• _ENTRIES SHOWN_:
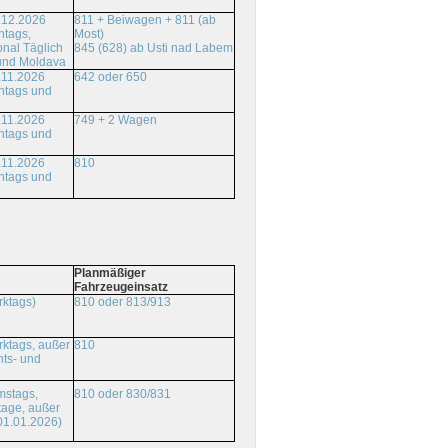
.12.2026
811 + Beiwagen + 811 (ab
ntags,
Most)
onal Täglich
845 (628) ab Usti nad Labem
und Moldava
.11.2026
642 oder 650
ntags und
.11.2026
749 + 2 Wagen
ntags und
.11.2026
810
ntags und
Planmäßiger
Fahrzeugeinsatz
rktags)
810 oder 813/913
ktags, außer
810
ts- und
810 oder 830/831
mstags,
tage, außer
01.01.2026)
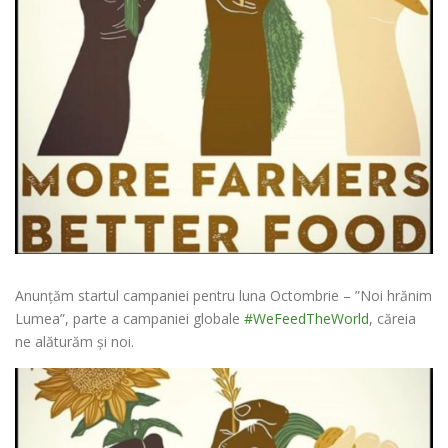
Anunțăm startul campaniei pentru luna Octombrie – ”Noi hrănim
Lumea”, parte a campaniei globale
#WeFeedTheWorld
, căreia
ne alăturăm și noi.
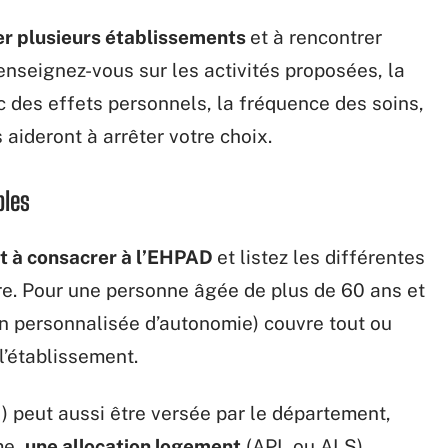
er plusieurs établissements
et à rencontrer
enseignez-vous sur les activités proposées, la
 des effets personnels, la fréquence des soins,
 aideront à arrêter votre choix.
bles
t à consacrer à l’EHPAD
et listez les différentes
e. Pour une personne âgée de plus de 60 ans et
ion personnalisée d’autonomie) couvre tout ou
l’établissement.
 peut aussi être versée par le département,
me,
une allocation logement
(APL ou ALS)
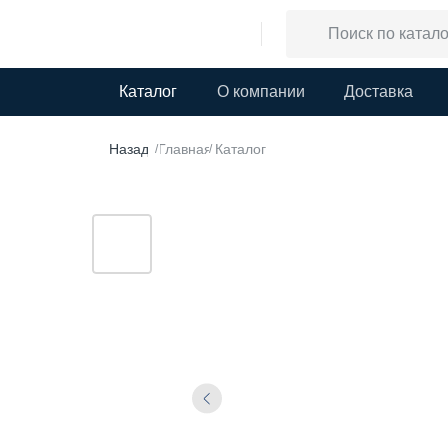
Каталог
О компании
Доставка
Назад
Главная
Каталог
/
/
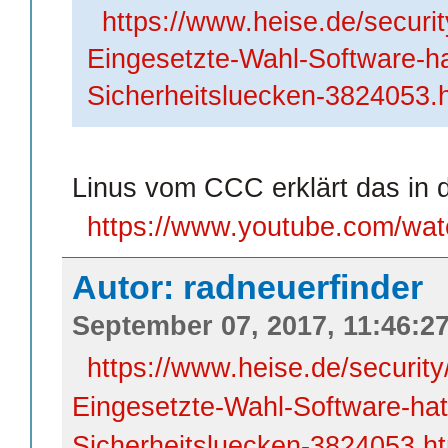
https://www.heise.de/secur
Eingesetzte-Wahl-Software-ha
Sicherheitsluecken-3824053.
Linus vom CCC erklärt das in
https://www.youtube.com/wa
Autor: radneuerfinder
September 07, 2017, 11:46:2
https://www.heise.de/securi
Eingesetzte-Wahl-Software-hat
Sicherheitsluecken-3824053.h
* * *
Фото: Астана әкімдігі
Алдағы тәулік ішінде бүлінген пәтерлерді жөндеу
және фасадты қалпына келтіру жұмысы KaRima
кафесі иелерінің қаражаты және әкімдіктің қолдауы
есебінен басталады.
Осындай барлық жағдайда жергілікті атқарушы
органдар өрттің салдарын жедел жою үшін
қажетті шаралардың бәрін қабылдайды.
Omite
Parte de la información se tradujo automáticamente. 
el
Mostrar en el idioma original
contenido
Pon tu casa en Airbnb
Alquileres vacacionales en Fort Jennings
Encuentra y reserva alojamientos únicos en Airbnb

• _WHAT THIS TASK INVOLVES_: This exercise requires the lines of the entries containing the string "және".

• _RESPONSE FOR THIS EXERCISE_:
және фасадты қалпына келтіру жұмысы KaRima
кафесі иелерінің қаражаты және әкімдіктің қолдауы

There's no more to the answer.